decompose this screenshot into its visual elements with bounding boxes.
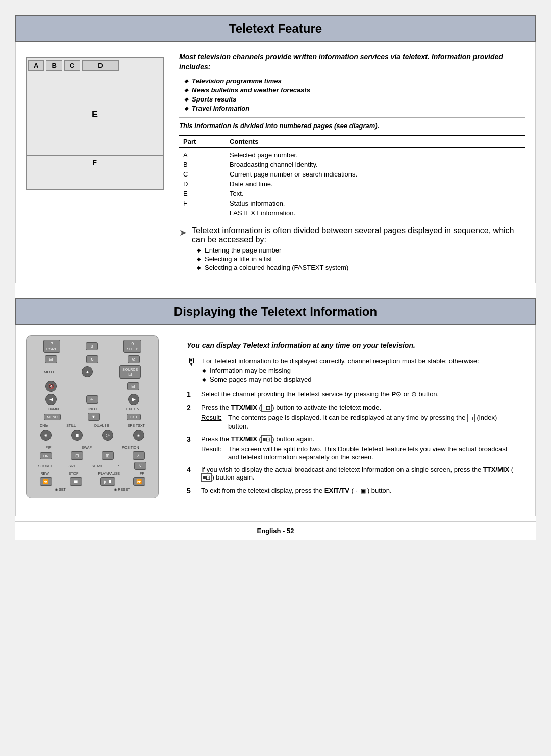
footer-text: English - 52 [257, 527, 294, 535]
remote-btn-0: 0 [86, 355, 98, 363]
intro-text: Most television channels provide written… [179, 52, 525, 72]
table-row: A Selected page number. [179, 150, 525, 160]
remote-row-icons: ◉ ⏹ ◎ ◈ [31, 430, 154, 441]
remote-dnie-label: DNIe [40, 424, 48, 427]
remote-row-pip-btns: ON ⊡ ⊞ ∧ [31, 451, 154, 460]
content-d: Date and time. [226, 179, 525, 189]
bullet-item-3: Sports results [184, 95, 525, 103]
part-a: A [179, 150, 226, 160]
remote-btn-stop: ⏹ [70, 477, 82, 486]
step-2-result-text: The contents page is displayed. It can b… [228, 414, 517, 430]
remote-panel: 7P.SIZE 8 9SLEEP ⊞ 0 ⊙ MUTE ▲ SOURCE⊡ [26, 335, 169, 505]
content-e: Text. [226, 189, 525, 198]
remote-btn-left: ◀ [45, 394, 57, 405]
part-c: C [179, 169, 226, 179]
content-f: Status information. [226, 198, 525, 208]
step-4-body: If you wish to display the actual broadc… [201, 466, 517, 482]
step-1-body: Select the channel providing the Teletex… [201, 390, 517, 398]
remote-btn-8: 8 [86, 342, 98, 350]
remote-srs-label: SRS TSXT [128, 424, 145, 427]
remote-btn-up: ▲ [82, 366, 93, 377]
content-a: Selected page number. [226, 150, 525, 160]
table-row: B Broadcasting channel identity. [179, 160, 525, 169]
remote-btn-9: 9SLEEP [123, 340, 141, 353]
teletext-diagram: A B C D E F [26, 57, 164, 190]
display-intro: You can display Teletext information at … [187, 340, 517, 351]
remote-play-label: PLAY/PAUSE [98, 472, 120, 475]
remote-swap-label: SWAP [82, 446, 92, 449]
step-1-circle2: ⊙ [411, 390, 417, 398]
section2-content: 7P.SIZE 8 9SLEEP ⊞ 0 ⊙ MUTE ▲ SOURCE⊡ [15, 325, 536, 516]
step-5-badge: ←▣ [354, 487, 367, 495]
remote-btn-swap: ⊡ [71, 451, 83, 460]
table-row: F Status information. [179, 198, 525, 208]
remote-btn-srs-icon: ◈ [133, 430, 144, 441]
step-3-num: 3 [187, 435, 195, 443]
notice-bullet-2: Some pages may not be displayed [202, 375, 479, 383]
step-3-ttx: TTX/MIX [231, 435, 257, 443]
table-row: C Current page number or search indicati… [179, 169, 525, 179]
remote-btn-chdown: ∨ [134, 462, 146, 470]
remote-position-label: POSITION [122, 446, 139, 449]
teletext-note-body: Teletext information is often divided be… [192, 226, 525, 272]
remote-stop-label: STOP [69, 472, 79, 475]
diagram-tab-a: A [28, 60, 44, 71]
step-4-ttx: TTX/MIX [483, 466, 509, 473]
content-c: Current page number or search indication… [226, 169, 525, 179]
section2-title: Displaying the Teletext Information [27, 305, 524, 319]
section2-header: Displaying the Teletext Information [15, 298, 536, 325]
step-3-result-label: Result: [201, 445, 224, 461]
remote-btn-ff: ⏩ [133, 477, 145, 486]
step-5-exit: EXIT/TV [324, 487, 349, 494]
teletext-note: ➤ Teletext information is often divided … [179, 226, 525, 272]
part-e: E [179, 189, 226, 198]
remote-reset-label: ◉ RESET [114, 488, 130, 492]
step-1: 1 Select the channel providing the Telet… [187, 390, 517, 398]
remote-row-3: MUTE ▲ SOURCE⊡ [31, 365, 154, 379]
step-2-badge: ≡⊡ [261, 404, 272, 412]
diagram-main: E [27, 73, 163, 155]
remote-row-labels: DNIe STILL DUAL I-II SRS TSXT [31, 424, 154, 427]
step-2-index-badge: ≡i [467, 414, 475, 422]
remote-scan-label: SCAN [92, 464, 102, 468]
diagram-tab-d: D [82, 60, 118, 71]
remote-btn-rew: ⏪ [40, 477, 52, 486]
page: Teletext Feature A B C D E F Most [15, 15, 536, 540]
remote-btn-cc: ⊞ [45, 355, 57, 363]
remote-btn-pip: ON [40, 452, 52, 459]
step-1-num: 1 [187, 390, 195, 398]
remote-btn-source: SOURCE⊡ [119, 365, 141, 379]
section1-content: A B C D E F Most television channels pro… [15, 42, 536, 283]
page-footer: English - 52 [15, 521, 536, 540]
step-5: 5 To exit from the teletext display, pre… [187, 487, 517, 495]
remote-row-source-labels: SOURCE SIZE SCAN P ∨ [31, 462, 154, 470]
step-2-result-label: Result: [201, 414, 224, 430]
remote-dual-label: DUAL I-II [94, 424, 109, 427]
step-3-result: Result: The screen will be split into tw… [201, 445, 517, 461]
remote-mute-label: MUTE [44, 370, 56, 374]
diagram-tab-c: C [64, 60, 80, 71]
remote-btn-dnie-icon: ◉ [40, 430, 52, 441]
teletext-diagram-panel: A B C D E F [26, 52, 169, 272]
step-2: 2 Press the TTX/MIX (≡⊡) button to activ… [187, 404, 517, 430]
step-3-result-text: The screen will be split into two. This … [228, 445, 517, 461]
parts-table: Part Contents A Selected page number. B … [179, 135, 525, 220]
remote-rew-label: REW [40, 472, 48, 475]
teletext-note-text: Teletext information is often divided be… [192, 226, 525, 244]
step-3-badge: ≡⊡ [261, 435, 272, 443]
col2-header: Contents [226, 135, 525, 148]
remote-btn-right: ▶ [128, 394, 139, 405]
steps-list: 1 Select the channel providing the Telet… [187, 390, 517, 495]
col1-header: Part [179, 135, 226, 148]
remote-btn-dots: ⊙ [128, 355, 140, 363]
part-empty [179, 208, 226, 218]
bullet-item-1: Television programme times [184, 77, 525, 85]
step-2-num: 2 [187, 404, 195, 412]
remote-info-label: INFO [88, 407, 97, 411]
bullet-item-4: Travel information [184, 105, 525, 112]
remote-btn-chup: ∧ [133, 451, 145, 460]
remote-set-label: ◉ SET [55, 488, 66, 492]
remote-pip-label: PIP [45, 446, 51, 449]
remote-btn-menu: MENU [44, 414, 61, 420]
diagram-label-e: E [92, 109, 98, 120]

- - -

Exercise goal -
Without the pictures, restate all of the entries word for word.

Solution for this task -
decompose this screenshot into its visual elements with bounding boxes.
footer-text: English - 52 [257, 527, 294, 535]
remote-btn-0: 0 [86, 355, 98, 363]
intro-text: Most television channels provide written… [179, 52, 525, 72]
table-row: A Selected page number. [179, 150, 525, 160]
remote-row-icons: ◉ ⏹ ◎ ◈ [31, 430, 154, 441]
remote-dnie-label: DNIe [40, 424, 48, 427]
remote-row-pip-btns: ON ⊡ ⊞ ∧ [31, 451, 154, 460]
content-d: Date and time. [226, 179, 525, 189]
bullet-item-3: Sports results [184, 95, 525, 103]
part-a: A [179, 150, 226, 160]
remote-btn-stop: ⏹ [70, 477, 82, 486]
step-2-result-text: The contents page is displayed. It can b… [228, 414, 517, 430]
remote-panel: 7P.SIZE 8 9SLEEP ⊞ 0 ⊙ MUTE ▲ SOURCE⊡ [26, 335, 169, 505]
content-e: Text. [226, 189, 525, 198]
remote-btn-left: ◀ [45, 394, 57, 405]
part-c: C [179, 169, 226, 179]
content-f: Status information. [226, 198, 525, 208]
step-4-body: If you wish to display the actual broadc… [201, 466, 517, 482]
step-1-body: Select the channel providing the Teletex… [201, 390, 517, 398]
remote-btn-8: 8 [86, 342, 98, 350]
remote-srs-label: SRS TSXT [128, 424, 145, 427]
remote-btn-up: ▲ [82, 366, 93, 377]
content-a: Selected page number. [226, 150, 525, 160]
table-row: B Broadcasting channel identity. [179, 160, 525, 169]
remote-btn-9: 9SLEEP [123, 340, 141, 353]
teletext-diagram: A B C D E F [26, 57, 164, 190]
display-intro: You can display Teletext information at … [187, 340, 517, 351]
remote-play-label: PLAY/PAUSE [98, 472, 120, 475]
remote-swap-label: SWAP [82, 446, 92, 449]
step-1-circle2: ⊙ [411, 390, 417, 398]
section2-content: 7P.SIZE 8 9SLEEP ⊞ 0 ⊙ MUTE ▲ SOURCE⊡ [15, 325, 536, 516]
step-5-badge: ←▣ [354, 487, 367, 495]
remote-btn-swap: ⊡ [71, 451, 83, 460]
table-row: F Status information. [179, 198, 525, 208]
remote-btn-srs-icon: ◈ [133, 430, 144, 441]
step-3-num: 3 [187, 435, 195, 443]
notice-bullet-2: Some pages may not be displayed [202, 375, 479, 383]
step-3-ttx: TTX/MIX [231, 435, 257, 443]
table-row: C Current page number or search indicati… [179, 169, 525, 179]
remote-btn-chdown: ∨ [134, 462, 146, 470]
remote-position-label: POSITION [122, 446, 139, 449]
teletext-note-body: Teletext information is often divided be… [192, 226, 525, 272]
remote-stop-label: STOP [69, 472, 79, 475]
diagram-tab-a: A [28, 60, 44, 71]
step-4-ttx: TTX/MIX [483, 466, 509, 473]
content-c: Current page number or search indication… [226, 169, 525, 179]
section2-title: Displaying the Teletext Information [27, 305, 524, 319]
section2-header: Displaying the Teletext Information [15, 298, 536, 325]
step-3-result-label: Result: [201, 445, 224, 461]
remote-btn-ff: ⏩ [133, 477, 145, 486]
step-5-exit: EXIT/TV [324, 487, 349, 494]
teletext-note: ➤ Teletext information is often divided … [179, 226, 525, 272]
part-e: E [179, 189, 226, 198]
remote-reset-label: ◉ RESET [114, 488, 130, 492]
step-1: 1 Select the channel providing the Telet… [187, 390, 517, 398]
remote-row-3: MUTE ▲ SOURCE⊡ [31, 365, 154, 379]
step-2-badge: ≡⊡ [261, 404, 272, 412]
diagram-main: E [27, 73, 163, 155]
remote-row-labels: DNIe STILL DUAL I-II SRS TSXT [31, 424, 154, 427]
step-2-index-badge: ≡i [467, 414, 475, 422]
remote-scan-label: SCAN [92, 464, 102, 468]
diagram-tab-d: D [82, 60, 118, 71]
remote-btn-rew: ⏪ [40, 477, 52, 486]
page: Teletext Feature A B C D E F Most [15, 15, 536, 540]
remote-btn-cc: ⊞ [45, 355, 57, 363]
remote-btn-pip: ON [40, 452, 52, 459]
step-1-num: 1 [187, 390, 195, 398]
remote-btn-source: SOURCE⊡ [119, 365, 141, 379]
section1-content: A B C D E F Most television channels pro… [15, 42, 536, 283]
page-footer: English - 52 [15, 521, 536, 540]
step-5: 5 To exit from the teletext display, pre… [187, 487, 517, 495]
remote-row-source-labels: SOURCE SIZE SCAN P ∨ [31, 462, 154, 470]
step-2-result-label: Result: [201, 414, 224, 430]
remote-dual-label: DUAL I-II [94, 424, 109, 427]
step-3-result: Result: The screen will be split into tw… [201, 445, 517, 461]
remote-mute-label: MUTE [44, 370, 56, 374]
diagram-tab-c: C [64, 60, 80, 71]
remote-btn-dnie-icon: ◉ [40, 430, 52, 441]
teletext-diagram-panel: A B C D E F [26, 52, 169, 272]
step-2: 2 Press the TTX/MIX (≡⊡) button to activ… [187, 404, 517, 430]
step-3-result-text: The screen will be split into two. This … [228, 445, 517, 461]
parts-table: Part Contents A Selected page number. B … [179, 135, 525, 220]
remote-rew-label: REW [40, 472, 48, 475]
teletext-note-text: Teletext information is often divided be… [192, 226, 525, 244]
step-3-badge: ≡⊡ [261, 435, 272, 443]
col2-header: Contents [226, 135, 525, 148]
remote-btn-right: ▶ [128, 394, 139, 405]
steps-list: 1 Select the channel providing the Telet… [187, 390, 517, 495]
col1-header: Part [179, 135, 226, 148]
remote-btn-dots: ⊙ [128, 355, 140, 363]
part-empty [179, 208, 226, 218]
bullet-item-1: Television programme times [184, 77, 525, 85]
step-2-num: 2 [187, 404, 195, 412]
remote-info-label: INFO [88, 407, 97, 411]
bullet-item-4: Travel information [184, 105, 525, 112]
remote-btn-chup: ∧ [133, 451, 145, 460]
remote-set-label: ◉ SET [55, 488, 66, 492]
remote-pip-label: PIP [45, 446, 51, 449]
remote-btn-menu: MENU [44, 414, 61, 420]
diagram-label-e: E [92, 109, 98, 120]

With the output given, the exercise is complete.